Between these two main views it does not seem possible

if

to find a logical basis for a third. The one or the other must be accepted, with the consequences which it involves. But whether we accept the one or the other, it seems clear that much of the Greek element may be abandoned. On the former hypothesis, it is not essential; on the latter, it is an incomplete development and has no claim to permanence. I believe the consideration of this question, and practical action on the determination of it, to be the work that lies before the theologians of our generation. I claim for the subject which we have been considering an exceptional importance, because it will enable us, on the one hand we accept the theory that the primitive should be permanent, to disentangle the primitive from the later elements, and to trace the assumptions on which these later elements are based; and if on the other hand we adopt the theory of development, it will enable us, by tracing the lines of development, to weld the new thoughts of our time with the old by that historical continuity which in human societies is the condition of permanence. I am not unaware that there are many who deprecate the analysis of Christian history, and are content to accept the deposit. There has been a similar timidity in regard to the Bible. It seemed a generation ago as though the whole fabric of belief depended on the acceptance of the belief that Genesis is the work of a single author. The timidity has virtually ceased. The recognition of the fact that the Book of Genesis was not made, but grew, so far from having been a danger to religion, has become a new support of the faith. So it will be with the analysis of Christian doctrine and of Christian history; and therefore I am earnest in urging its study. For though the

Lectures are ended, the study of the subject has only begun. I have ventured as a pioneer into comparatively unexplored ground: I feel that I shall no doubt be found to have made the mistakes of a pioneer; but I feel also the certainty of a pioneer-who after wandering by devious paths through the forest and the morass, looks out from the height which he has reached upon the fair landscape and speaking as one who has so stood and so looked, I am sure that you will find the country to be in the main what I have described it to be, and that you will find also that it is but the entrance to a still fairer landscape beyond.
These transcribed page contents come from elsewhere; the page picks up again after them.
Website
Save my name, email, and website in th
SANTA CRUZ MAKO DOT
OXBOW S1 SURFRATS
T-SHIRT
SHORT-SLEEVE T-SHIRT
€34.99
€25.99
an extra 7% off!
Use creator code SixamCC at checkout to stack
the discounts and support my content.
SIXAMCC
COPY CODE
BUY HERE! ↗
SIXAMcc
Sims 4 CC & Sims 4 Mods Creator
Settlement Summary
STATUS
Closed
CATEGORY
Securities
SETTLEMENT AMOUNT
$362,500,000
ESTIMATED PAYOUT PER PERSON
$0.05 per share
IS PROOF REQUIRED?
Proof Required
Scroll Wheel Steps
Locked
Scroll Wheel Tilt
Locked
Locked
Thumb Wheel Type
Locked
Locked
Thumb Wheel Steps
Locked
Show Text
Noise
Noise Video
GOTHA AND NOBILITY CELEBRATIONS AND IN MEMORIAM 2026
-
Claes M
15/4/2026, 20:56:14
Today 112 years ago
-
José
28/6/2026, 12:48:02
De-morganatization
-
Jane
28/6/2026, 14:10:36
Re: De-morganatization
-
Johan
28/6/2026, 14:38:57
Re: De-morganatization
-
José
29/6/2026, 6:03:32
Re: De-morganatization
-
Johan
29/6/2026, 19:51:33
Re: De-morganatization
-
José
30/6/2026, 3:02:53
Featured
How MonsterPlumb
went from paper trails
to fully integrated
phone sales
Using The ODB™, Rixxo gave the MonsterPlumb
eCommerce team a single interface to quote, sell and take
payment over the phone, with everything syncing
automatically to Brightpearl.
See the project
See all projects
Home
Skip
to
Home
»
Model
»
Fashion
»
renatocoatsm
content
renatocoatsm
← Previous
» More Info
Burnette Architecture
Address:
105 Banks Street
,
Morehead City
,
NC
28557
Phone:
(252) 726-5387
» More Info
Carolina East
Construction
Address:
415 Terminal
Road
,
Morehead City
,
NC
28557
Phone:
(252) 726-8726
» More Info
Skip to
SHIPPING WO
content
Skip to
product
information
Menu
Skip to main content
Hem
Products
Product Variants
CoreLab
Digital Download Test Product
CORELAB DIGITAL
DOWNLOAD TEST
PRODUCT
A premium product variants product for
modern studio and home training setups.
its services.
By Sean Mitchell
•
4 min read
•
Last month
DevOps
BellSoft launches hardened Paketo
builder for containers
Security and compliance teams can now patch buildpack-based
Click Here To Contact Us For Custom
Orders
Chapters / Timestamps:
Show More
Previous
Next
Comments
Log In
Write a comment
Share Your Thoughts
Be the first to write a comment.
For though you may believe that I am but a dreamer of dreams, I seem to see, though it be on the far horizon-the horizon beyond the fields which either we or our children will tread-a Christianity which is not new but old, which is not old but new, a Christianity in which the moral and spiritual elements will again hold their place, in which men will be bound together by the bond of mutual service, which is the bond of the sons of God, a Christianity which will actually realize the brotherhood of men, the ideal of its first communities.